Augmented reality is changing the way people move through and understand cities. Instead of reading a plaque or flipping through a guidebook, visitors can point a phone at a building and see the past unfold in front of them. Building an AR walking tour might sound intimidating at first, but the tools available now have made it far more approachable for educators, local historians, tourism boards, and curious creators.
Start With a Theme and a Route
Every strong walking tour starts with a clear idea. A focused theme gives the tour its character, but it makes every stop easier to write, easier to market, and more memorable for the people walking it. That is one reason the best city tours usually follow a single thread instead of trying to explain everything at once.
Amsterdam’s canal heritage, Rotterdam’s post-war architecture, or the wartime history of Arnhem all make excellent themes. Each one has enough depth to support a full route without feeling scattered. Once you have settled on a theme, map out six to twelve stops. Too few can leave the experience feeling slight, while too many can wear people out before they finish.
When choosing waypoints, look for places with strong visual anchors. Facades, public squares, bridges, and monuments tend to work well because a phone camera can recognize them more reliably and GPS is more likely to place them accurately.
Choosing the Right Tools and Platform
Several platforms now let creators transform any location into an interactive AR experience without writing any code. For independent creators, the most accessible options usually include:
- Tour Creator tools such as those embedded within the OnThisVerySpot ecosystem, which allow location-tagged media overlays
- No-code AR builders like Metaverse or ZapWorks, which support image-triggered content
- Geo-AR frameworks for developers comfortable with Unity or 8th Wall, offering full creative control
For most city tour projects, a no-code or low-code platform is the most practical place to begin. These tools make it possible to attach photos, audio narration, text panels, and short video clips to specific GPS coordinates or image targets.
One of the most commonly missed steps in tour design happens before the first stop is even mapped. Defining your target audience early matters because whether you’re building for families, history enthusiasts, or first-time visitors, that choice shapes the tone, format, and content of the entire experience.

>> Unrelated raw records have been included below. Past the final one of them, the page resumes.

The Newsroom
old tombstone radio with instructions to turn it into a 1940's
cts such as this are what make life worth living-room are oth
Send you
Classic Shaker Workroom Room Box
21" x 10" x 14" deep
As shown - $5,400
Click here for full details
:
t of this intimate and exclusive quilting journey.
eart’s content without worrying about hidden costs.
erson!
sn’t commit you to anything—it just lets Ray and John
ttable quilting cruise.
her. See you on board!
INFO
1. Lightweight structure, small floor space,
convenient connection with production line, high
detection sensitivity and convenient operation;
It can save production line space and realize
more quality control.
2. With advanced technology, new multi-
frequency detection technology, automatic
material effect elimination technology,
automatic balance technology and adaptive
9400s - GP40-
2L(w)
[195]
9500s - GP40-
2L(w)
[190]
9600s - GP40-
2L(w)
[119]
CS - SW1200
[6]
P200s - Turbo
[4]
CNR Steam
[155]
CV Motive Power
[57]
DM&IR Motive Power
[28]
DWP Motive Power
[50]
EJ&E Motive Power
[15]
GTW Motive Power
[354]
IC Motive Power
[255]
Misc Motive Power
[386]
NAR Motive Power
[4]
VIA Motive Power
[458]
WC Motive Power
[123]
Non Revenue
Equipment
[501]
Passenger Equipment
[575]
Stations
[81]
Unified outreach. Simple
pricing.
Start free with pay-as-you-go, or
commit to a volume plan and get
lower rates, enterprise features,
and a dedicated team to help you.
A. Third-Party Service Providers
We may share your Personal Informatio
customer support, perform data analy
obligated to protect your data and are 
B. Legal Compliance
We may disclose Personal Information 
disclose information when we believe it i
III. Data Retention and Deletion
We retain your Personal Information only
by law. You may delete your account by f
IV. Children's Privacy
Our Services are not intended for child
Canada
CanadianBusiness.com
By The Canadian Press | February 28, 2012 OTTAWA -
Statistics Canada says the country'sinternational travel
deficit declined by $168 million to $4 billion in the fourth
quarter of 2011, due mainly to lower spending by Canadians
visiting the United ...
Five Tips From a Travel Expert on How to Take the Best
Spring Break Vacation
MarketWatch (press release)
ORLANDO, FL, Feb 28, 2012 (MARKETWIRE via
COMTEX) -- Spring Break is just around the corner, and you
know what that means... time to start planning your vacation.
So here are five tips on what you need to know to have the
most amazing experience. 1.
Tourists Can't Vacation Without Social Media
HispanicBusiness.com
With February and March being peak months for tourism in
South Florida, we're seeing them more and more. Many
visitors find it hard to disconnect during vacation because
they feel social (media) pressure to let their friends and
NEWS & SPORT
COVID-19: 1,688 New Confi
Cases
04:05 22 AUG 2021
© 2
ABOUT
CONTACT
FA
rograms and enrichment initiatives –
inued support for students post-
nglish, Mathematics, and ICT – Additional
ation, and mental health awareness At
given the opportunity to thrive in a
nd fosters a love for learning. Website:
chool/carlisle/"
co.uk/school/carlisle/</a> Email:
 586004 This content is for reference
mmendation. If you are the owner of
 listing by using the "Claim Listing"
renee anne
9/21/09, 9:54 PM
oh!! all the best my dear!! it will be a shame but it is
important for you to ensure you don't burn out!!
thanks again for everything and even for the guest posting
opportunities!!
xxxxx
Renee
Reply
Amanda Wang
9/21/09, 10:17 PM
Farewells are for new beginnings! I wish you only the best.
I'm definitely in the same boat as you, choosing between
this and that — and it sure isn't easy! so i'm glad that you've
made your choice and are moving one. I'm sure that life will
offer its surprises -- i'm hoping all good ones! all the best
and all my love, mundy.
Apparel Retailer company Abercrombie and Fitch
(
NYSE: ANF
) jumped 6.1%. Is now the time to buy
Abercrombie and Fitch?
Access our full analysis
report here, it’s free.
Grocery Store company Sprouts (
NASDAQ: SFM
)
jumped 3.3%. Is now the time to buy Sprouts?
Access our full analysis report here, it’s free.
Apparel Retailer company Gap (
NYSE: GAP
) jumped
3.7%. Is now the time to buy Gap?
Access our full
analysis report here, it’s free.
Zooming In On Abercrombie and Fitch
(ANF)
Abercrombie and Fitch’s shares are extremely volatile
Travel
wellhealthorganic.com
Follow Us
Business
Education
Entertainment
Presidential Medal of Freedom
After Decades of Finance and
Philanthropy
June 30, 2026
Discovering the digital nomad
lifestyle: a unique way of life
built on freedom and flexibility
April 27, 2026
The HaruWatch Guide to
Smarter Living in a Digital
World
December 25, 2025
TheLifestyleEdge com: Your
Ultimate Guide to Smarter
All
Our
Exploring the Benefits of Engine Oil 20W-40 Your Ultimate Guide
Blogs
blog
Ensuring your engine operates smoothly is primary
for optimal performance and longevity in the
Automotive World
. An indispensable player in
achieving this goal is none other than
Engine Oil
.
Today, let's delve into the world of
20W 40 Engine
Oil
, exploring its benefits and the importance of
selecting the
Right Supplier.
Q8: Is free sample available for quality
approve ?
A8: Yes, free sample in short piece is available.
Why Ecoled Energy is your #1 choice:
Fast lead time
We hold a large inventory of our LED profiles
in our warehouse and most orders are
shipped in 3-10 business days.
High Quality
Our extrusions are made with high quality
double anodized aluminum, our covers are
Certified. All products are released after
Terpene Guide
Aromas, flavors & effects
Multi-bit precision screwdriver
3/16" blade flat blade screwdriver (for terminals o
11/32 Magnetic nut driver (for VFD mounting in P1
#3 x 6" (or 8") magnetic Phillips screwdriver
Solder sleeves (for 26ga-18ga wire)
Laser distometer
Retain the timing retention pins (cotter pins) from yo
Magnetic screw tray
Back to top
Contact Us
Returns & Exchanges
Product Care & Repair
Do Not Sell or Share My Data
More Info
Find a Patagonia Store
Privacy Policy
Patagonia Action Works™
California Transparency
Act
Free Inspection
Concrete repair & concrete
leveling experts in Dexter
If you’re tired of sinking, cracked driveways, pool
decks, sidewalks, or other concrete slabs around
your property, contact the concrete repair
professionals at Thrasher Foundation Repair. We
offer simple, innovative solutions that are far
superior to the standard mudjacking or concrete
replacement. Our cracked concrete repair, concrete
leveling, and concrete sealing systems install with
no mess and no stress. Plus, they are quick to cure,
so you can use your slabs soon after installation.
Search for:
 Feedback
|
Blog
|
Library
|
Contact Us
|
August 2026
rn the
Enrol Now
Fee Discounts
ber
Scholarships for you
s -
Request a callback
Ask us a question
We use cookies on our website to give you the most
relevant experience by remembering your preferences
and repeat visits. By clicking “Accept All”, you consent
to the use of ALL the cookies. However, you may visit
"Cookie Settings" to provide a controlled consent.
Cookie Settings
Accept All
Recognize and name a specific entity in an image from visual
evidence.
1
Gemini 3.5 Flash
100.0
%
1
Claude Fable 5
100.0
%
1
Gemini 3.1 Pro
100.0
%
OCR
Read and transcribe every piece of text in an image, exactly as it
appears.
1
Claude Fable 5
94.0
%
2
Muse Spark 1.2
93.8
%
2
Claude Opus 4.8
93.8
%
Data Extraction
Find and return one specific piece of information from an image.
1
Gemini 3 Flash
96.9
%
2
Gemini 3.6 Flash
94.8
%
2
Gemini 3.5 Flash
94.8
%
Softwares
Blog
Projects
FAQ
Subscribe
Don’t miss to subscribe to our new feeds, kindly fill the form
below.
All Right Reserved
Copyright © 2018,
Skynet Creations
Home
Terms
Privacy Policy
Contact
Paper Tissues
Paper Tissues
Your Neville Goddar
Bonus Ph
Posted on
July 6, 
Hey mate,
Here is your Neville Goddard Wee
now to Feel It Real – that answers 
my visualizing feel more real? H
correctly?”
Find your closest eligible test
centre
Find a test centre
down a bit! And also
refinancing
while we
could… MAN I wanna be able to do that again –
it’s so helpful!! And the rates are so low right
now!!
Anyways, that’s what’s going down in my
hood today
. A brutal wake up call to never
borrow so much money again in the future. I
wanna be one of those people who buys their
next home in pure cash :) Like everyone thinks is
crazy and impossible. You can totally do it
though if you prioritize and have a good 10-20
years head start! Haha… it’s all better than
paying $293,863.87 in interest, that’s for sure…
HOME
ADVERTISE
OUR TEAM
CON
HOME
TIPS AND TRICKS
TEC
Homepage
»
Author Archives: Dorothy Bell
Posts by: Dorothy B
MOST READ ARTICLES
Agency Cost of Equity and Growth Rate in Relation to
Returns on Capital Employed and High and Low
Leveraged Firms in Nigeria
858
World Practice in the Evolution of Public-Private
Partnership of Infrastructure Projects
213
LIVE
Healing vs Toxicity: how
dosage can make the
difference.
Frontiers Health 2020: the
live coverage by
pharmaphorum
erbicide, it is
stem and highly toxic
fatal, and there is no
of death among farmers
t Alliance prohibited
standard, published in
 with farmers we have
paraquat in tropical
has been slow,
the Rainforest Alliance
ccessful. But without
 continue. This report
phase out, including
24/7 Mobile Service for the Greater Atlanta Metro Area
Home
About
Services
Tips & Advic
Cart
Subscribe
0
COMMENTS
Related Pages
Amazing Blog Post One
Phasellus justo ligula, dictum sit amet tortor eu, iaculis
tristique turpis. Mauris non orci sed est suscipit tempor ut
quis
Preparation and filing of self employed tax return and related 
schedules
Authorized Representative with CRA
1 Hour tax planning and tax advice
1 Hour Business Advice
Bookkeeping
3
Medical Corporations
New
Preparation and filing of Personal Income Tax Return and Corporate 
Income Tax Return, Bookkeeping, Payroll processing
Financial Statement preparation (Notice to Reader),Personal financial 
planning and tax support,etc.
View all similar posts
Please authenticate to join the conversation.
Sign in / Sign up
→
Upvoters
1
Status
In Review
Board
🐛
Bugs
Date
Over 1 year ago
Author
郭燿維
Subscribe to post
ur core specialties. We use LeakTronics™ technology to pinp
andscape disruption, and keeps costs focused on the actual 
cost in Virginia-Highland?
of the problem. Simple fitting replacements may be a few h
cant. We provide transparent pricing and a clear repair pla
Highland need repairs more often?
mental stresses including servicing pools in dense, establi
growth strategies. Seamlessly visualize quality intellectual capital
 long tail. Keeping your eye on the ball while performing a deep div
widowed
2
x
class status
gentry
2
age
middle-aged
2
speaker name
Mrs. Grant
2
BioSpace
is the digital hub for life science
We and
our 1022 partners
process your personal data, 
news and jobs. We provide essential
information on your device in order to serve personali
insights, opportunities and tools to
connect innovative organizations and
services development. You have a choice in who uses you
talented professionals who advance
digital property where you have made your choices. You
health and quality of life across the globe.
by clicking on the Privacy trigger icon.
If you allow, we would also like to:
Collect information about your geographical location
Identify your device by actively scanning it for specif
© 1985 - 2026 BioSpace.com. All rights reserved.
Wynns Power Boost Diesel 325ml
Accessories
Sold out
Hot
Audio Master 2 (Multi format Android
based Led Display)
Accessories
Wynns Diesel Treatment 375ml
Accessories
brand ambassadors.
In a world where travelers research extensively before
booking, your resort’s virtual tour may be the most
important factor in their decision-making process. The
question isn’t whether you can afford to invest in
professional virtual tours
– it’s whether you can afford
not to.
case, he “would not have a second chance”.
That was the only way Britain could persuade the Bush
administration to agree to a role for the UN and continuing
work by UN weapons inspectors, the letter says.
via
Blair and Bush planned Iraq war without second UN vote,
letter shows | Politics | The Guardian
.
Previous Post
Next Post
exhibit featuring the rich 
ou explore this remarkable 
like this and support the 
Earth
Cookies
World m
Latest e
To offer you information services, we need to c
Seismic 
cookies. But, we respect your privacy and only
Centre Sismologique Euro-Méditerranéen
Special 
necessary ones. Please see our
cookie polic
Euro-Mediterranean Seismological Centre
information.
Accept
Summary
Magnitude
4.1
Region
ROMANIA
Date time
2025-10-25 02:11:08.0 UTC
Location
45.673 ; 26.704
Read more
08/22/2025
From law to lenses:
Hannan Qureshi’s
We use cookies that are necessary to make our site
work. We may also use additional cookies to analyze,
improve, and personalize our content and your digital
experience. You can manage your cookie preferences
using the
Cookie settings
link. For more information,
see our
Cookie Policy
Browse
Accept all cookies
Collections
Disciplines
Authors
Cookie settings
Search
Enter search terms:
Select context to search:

Workflow: From Research to Published Tour
The production workflow usually moves through five stages:
- Research and scripting – gather historical records, archive images and verified facts for each stop
- Media production – record audio narration, source or commission period photographs, and create any AR overlays
- Platform build – upload assets, assign GPS coordinates, and configure triggers within the chosen tool
- Backend publishing – for creators deploying independently rather than through a managed platform, choosing a reliable cloud platform for publishing and hosting your AR content is a critical infrastructure decision that affects load times and tour reliability
- Testing and iteration – walk the route with the app active, testing every trigger under real-world conditions before public launch
It is worth setting aside more time than you think for step five. AR triggers can behave very differently in bright sunlight, under grey skies, or in busy pedestrian areas. Testing the route in person often shows that a trigger needs to move ten metres or that a piece of narration feels too long for a noisy street corner.
Costs and Monetisation Considerations
Costs can vary widely depending on how ambitious the project is. A self-built tour made with a free-tier no-code platform can come in under €500 if the creator writes the script and records the narration personally. A professionally produced tour with custom 3D overlays, commissioned photography, and multilingual audio can easily land in the €5,000 to €15,000 range, and sometimes higher.
Digital entertainment projects across the Netherlands are increasingly using flexible payment infrastructure to manage both production costs and customer transactions. This is especially clear in sectors where micro-transactions and subscription models overlap with consumer entertainment. Dutch online platforms handling payments in this space, from tourism apps to entertainment portals, have adopted solutions like Revolut because of its speed and low cross-border fees. Readers curious about how Revolut integrates with entertainment platforms, including its use at a revolut casino, can find detailed information about deposit and withdrawal processes relevant to Dutch users. Understanding payment infrastructure matters for any creator planning to monetise a digital experience at scale.
Monetisation options for AR walking tours include one-time purchase access, subscription bundles, tourism board licensing deals, and sponsored content built into the tour itself.
Getting the Tour Discovered
Publishing a tour is only part of the job. Getting people to find it is what determines whether it gains traction. Listing the experience on tourism aggregators, working with local VVV offices, and creating a simple landing page with clear download instructions can all help improve visibility.
Social media clips filmed along the route, especially ones that show the AR layer in action, usually perform better than static promotional posts. In many cases, a short video that highlights one particularly striking stop will drive more downloads than a written description of the whole experience.
AR walking tours are one of the most useful and engaging applications of location technology in cultural education. The barrier to entry is much lower than it used to be, and cities of every size now have the tools to tell their stories in ways that fit how people actually explore the world today.